Directions :: Keep the pictures out and restate every record exactly.

#####

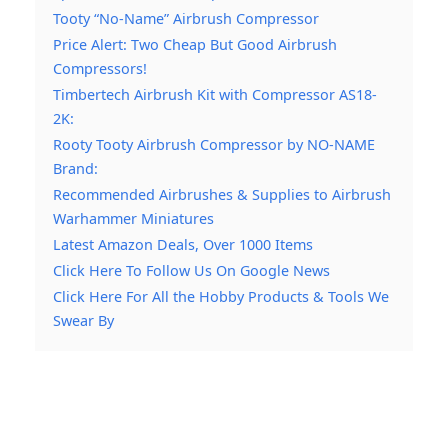
Tooty “No-Name” Airbrush Compressor
Price Alert: Two Cheap But Good Airbrush
Compressors!
Timbertech Airbrush Kit with Compressor AS18-
2K:
Rooty Tooty Airbrush Compressor by NO-NAME
Brand:
Recommended Airbrushes & Supplies to Airbrush
Warhammer Miniatures
Latest Amazon Deals, Over 1000 Items
Click Here To Follow Us On Google News
Click Here For All the Hobby Products & Tools We
Swear By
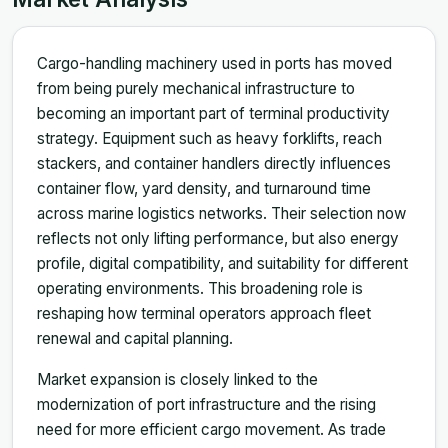
Cargo-handling machinery used in ports has moved
from being purely mechanical infrastructure to
becoming an important part of terminal productivity
strategy. Equipment such as heavy forklifts, reach
stackers, and container handlers directly influences
container flow, yard density, and turnaround time
across marine logistics networks. Their selection now
reflects not only lifting performance, but also energy
profile, digital compatibility, and suitability for different
operating environments. This broadening role is
reshaping how terminal operators approach fleet
renewal and capital planning.
Market expansion is closely linked to the
modernization of port infrastructure and the rising
need for more efficient cargo movement. As trade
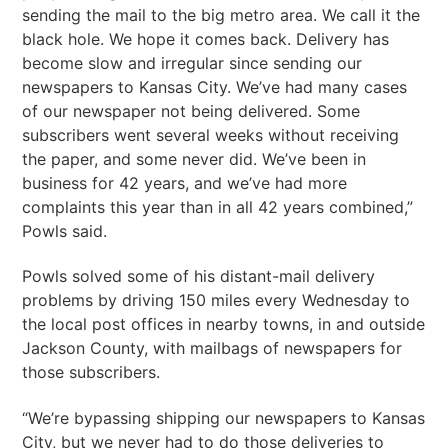
sending the mail to the big metro area. We call it the
black hole. We hope it comes back. Delivery has
become slow and irregular since sending our
newspapers to Kansas City. We’ve had many cases
of our newspaper not being delivered. Some
subscribers went several weeks without receiving
the paper, and some never did. We’ve been in
business for 42 years, and we’ve had more
complaints this year than in all 42 years combined,”
Powls said.
Powls solved some of his distant-mail delivery
problems by driving 150 miles every Wednesday to
the local post offices in nearby towns, in and outside
Jackson County, with mailbags of newspapers for
those subscribers.
“We’re bypassing shipping our newspapers to Kansas
City, but we never had to do those deliveries to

#####

Finished exercise ::
Tooty “No-Name” Airbrush Compressor
Price Alert: Two Cheap But Good Airbrush
Compressors!
Timbertech Airbrush Kit with Compressor AS18-
2K:
Rooty Tooty Airbrush Compressor by NO-NAME
Brand:
Recommended Airbrushes & Supplies to Airbrush
Warhammer Miniatures
Latest Amazon Deals, Over 1000 Items
Click Here To Follow Us On Google News
Click Here For All the Hobby Products & Tools We
Swear By
Cargo-handling machinery used in ports has moved
from being purely mechanical infrastructure to
becoming an important part of terminal productivity
strategy. Equipment such as heavy forklifts, reach
stackers, and container handlers directly influences
container flow, yard density, and turnaround time
across marine logistics networks. Their selection now
reflects not only lifting performance, but also energy
profile, digital compatibility, and suitability for different
operating environments. This broadening role is
reshaping how terminal operators approach fleet
renewal and capital planning.
Market expansion is closely linked to the
modernization of port infrastructure and the rising
need for more efficient cargo movement. As trade
sending the mail to the big metro area. We call it the
black hole. We hope it comes back. Delivery has
become slow and irregular since sending our
newspapers to Kansas City. We’ve had many cases
of our newspaper not being delivered. Some
subscribers went several weeks without receiving
the paper, and some never did. We’ve been in
business for 42 years, and we’ve had more
complaints this year than in all 42 years combined,”
Powls said.
Powls solved some of his distant-mail delivery
problems by driving 150 miles every Wednesday to
the local post offices in nearby towns, in and outside
Jackson County, with mailbags of newspapers for
those subscribers.
“We’re bypassing shipping our newspapers to Kansas
City, but we never had to do those deliveries to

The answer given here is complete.